## Your assignment
From the entries below, copy every line holding the word "which".

## Extracted records
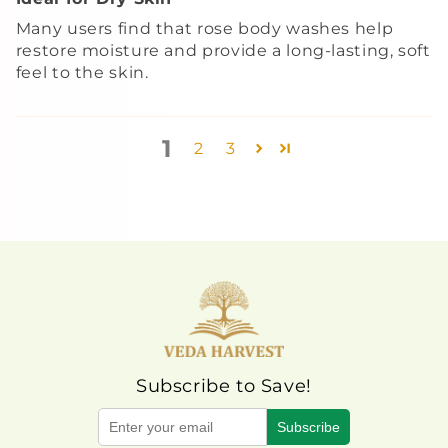
Many users find that rose body washes help
restore moisture and provide a long-lasting, soft
feel to the skin.
1
2
3
Subscribe to Save!
Subscribe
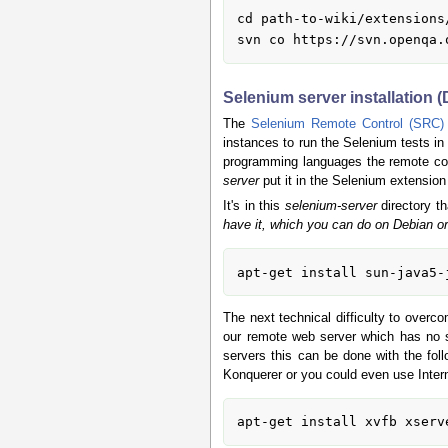
cd path-to-wiki/extensions/
Selenium server installation 
The
Selenium Remote Control (SRC)
instances to run the Selenium tests i
programming languages the remote contr
server
put it in the Selenium extension
It's in this
selenium-server
directory th
have it, which you can do on Debian or
The next technical difficulty to overc
our remote web server which has no s
servers this can be done with the fo
Konquerer or you could even use Inter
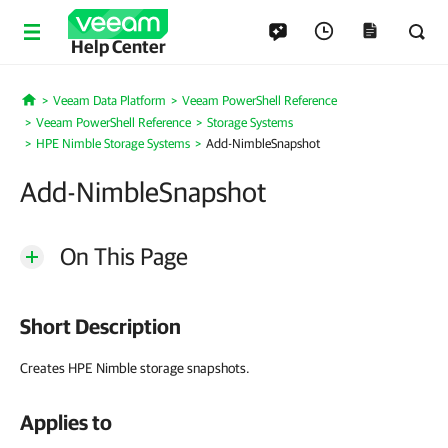
Help Center
Veeam Data Platform
Veeam PowerShell Reference
Home
Veeam PowerShell Reference
Storage Systems
HPE Nimble Storage Systems
Add-NimbleSnapshot
Add-NimbleSnapshot
On This Page
Short Description
Creates HPE Nimble storage snapshots.
Applies to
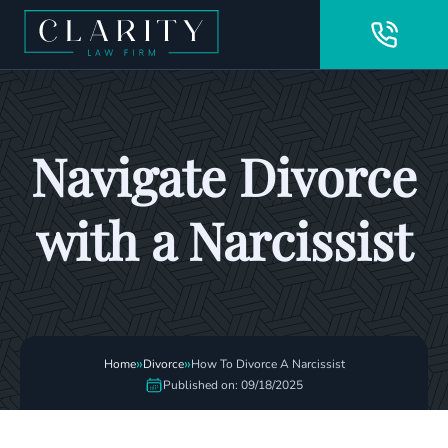
Navigate Divorce
with a Narcissist
»
»
Home
Divorce
How To Divorce A Narcissist
Published on: 09/18/2025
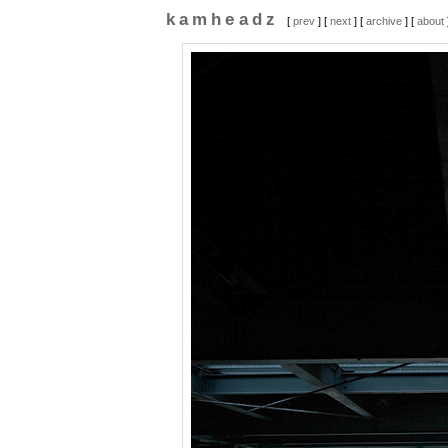
kamheadz
[
prev
] [
next
] [
archive
] [
about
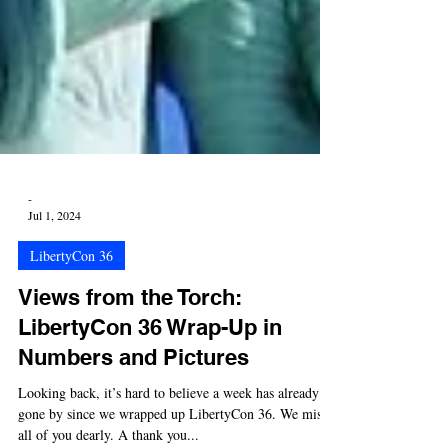
-
Jul 1, 2024
LibertyCon 36
Views from the Torch:
LibertyCon 36 Wrap-Up in
Numbers and Pictures
Looking back, it’s hard to believe a week has already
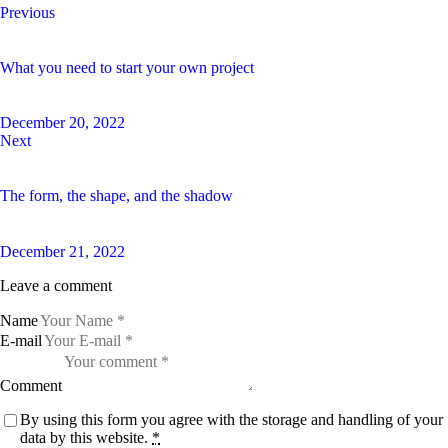
Previous
What you need to start your own project
December 20, 2022
Next
The form, the shape, and the shadow
December 21, 2022
Leave a comment
Name
E-mail
Comment
By using this form you agree with the storage and handling of your
data by this website.
*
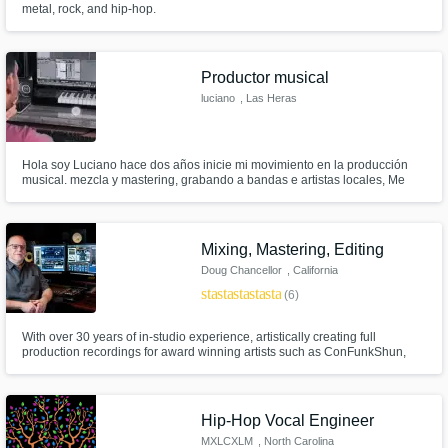
metal, rock, and hip-hop.
Get Free Proposals
Productor musical
Contact pros directly with your project details
luciano
, Las Heras
and receive handcrafted proposals and
budgets in a flash.
Hola soy Luciano hace dos años inicie mi movimiento en la producción
musical. mezcla y mastering, grabando a bandas e artistas locales, Me
siento listo para poder trabajar con nuevos artistas de todo el mundo.
Mixing, Mastering, Editing
Doug Chancellor
, California
star
star
star
star
star
(6)
With over 30 years of in-studio experience, artistically creating full
production recordings for award winning artists such as ConFunkShun,
Make Amazing Music
Papa Roach, Joe Craven, Tommy Lee Moffat, and Miles Helm; I have
recorded, mixed, mastered, and produced, hundreds of projects in all
Fund and work on your project through our
genres and am looking forward to yours!
secure platform. Payment is only released
Hip-Hop Vocal Engineer
when work is complete.
MXLCXLM
, North Carolina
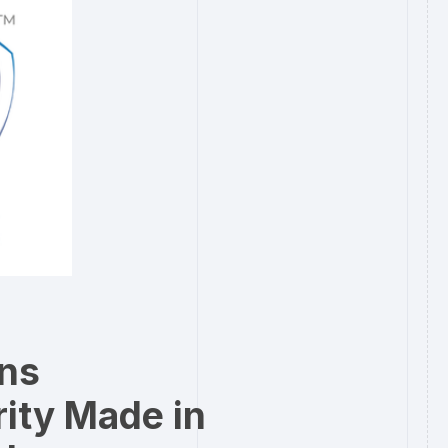
rns
ity Made in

## Response box
have it, which you can do on Debian or
our remote web server which has no s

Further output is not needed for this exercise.